Parkside Inc. has three divisions (Entertainment, Plastics, and Video Card), each of which is considered an investment center for performance evaluation purposes. The Entertainment Division manufactures video arcade equipment using products produced by the other two divisions, as follows:

1. The Entertainment Division purchases plastic components from the Plastics Division that are considered unique (i.e., they are made exclusively for the Entertainment Division). In addition, the Plastics Division makes less-complex plastic components that it sells externally, to other producers.

2. The Entertainment Division purchases, for each unit it produces, a video card from Parkside's Video Card Division, which also sells this video card externally (to other producers). The per-unit manufacturing costs associated with each of the above two items, as incurred by the Plastic Components Division and the Video Card Division, respectively, are:

Plastic Components Video Cards

Direct material$1.25 $2.40

Direct labor 2.35 3.00

Variable overhead 1.00 1.50

Fixed overhead 0.40 2.25

Total cost$ 5.00 $9.15

Assume that the Plastics Division has excess capacity and has negotiated a transfer price of $5.60 per plastic component with the Entertainment Division.
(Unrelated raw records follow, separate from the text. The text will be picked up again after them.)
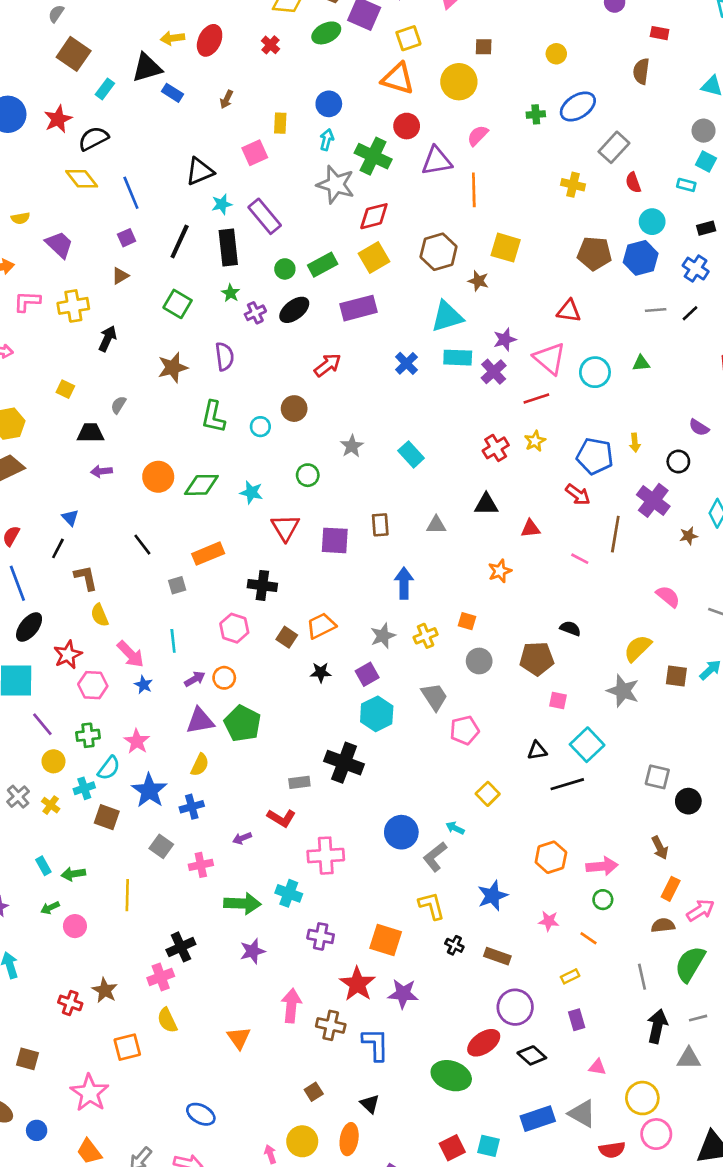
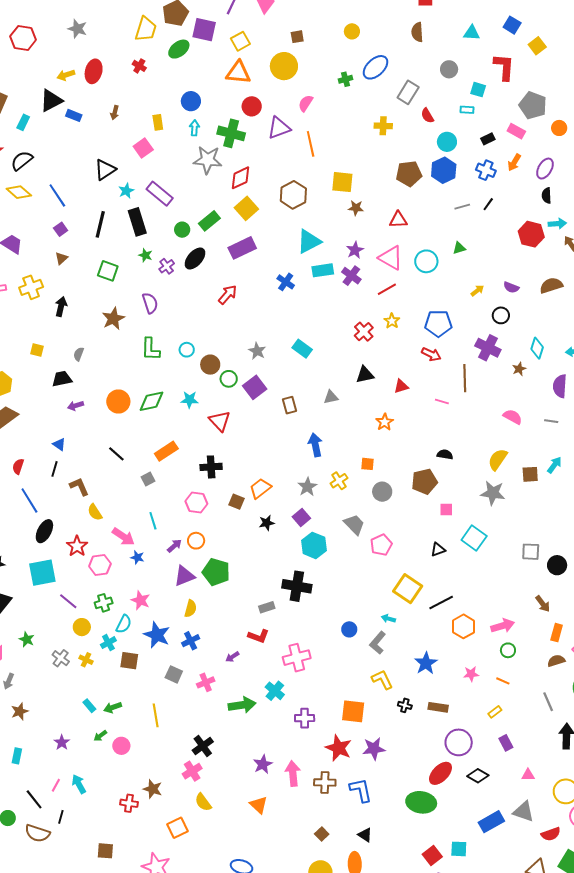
gray circle: (704, 131) -> (449, 69), moved
brown star: (478, 281) -> (356, 208), moved
brown circle: (294, 409) -> (210, 365), moved
yellow arrow: (635, 443) -> (477, 291), moved, turned -112
purple square: (335, 540) -> (255, 387), moved, turned -30
black line: (567, 784) -> (441, 602), moved
yellow square: (488, 794) -> (408, 589), size x1.6
blue circle: (401, 832) -> (349, 629), size x0.6
cyan cross: (289, 893) -> (275, 691), turned 30
purple star: (253, 951) -> (263, 764), moved

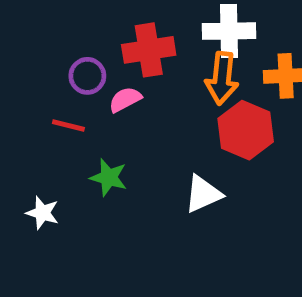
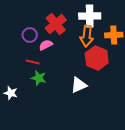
red cross: (149, 50) -> (56, 24), turned -30
red line: (68, 125) -> (33, 62), moved

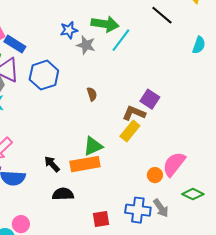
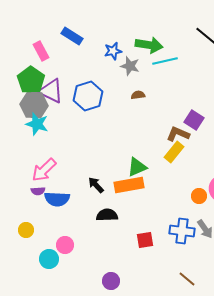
cyan line: (121, 40) -> (165, 61), turned 40
blue rectangle: (15, 44) -> (72, 36), moved
brown semicircle: (92, 94) -> (138, 95), moved, turned -80

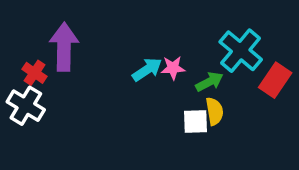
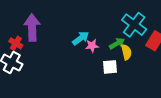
pink star: (173, 68) -> (92, 46), moved
yellow semicircle: (215, 111) -> (126, 52), moved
This price will likely:

Multiple Choice is:

  • Motivate the Plastics Division to increase the portion of its manufacturing devoted to the Entertainment Division.
  • Demotivate the Plastics Division, causing mediocre performance.
  • Encourage the Entertainment Division to seek an outside source for plastic components.
  • Cause the Plastics Division to reduce the number of commercial plastic components it manufactures.
  • Motivate both divisions because estimated profits will be shared.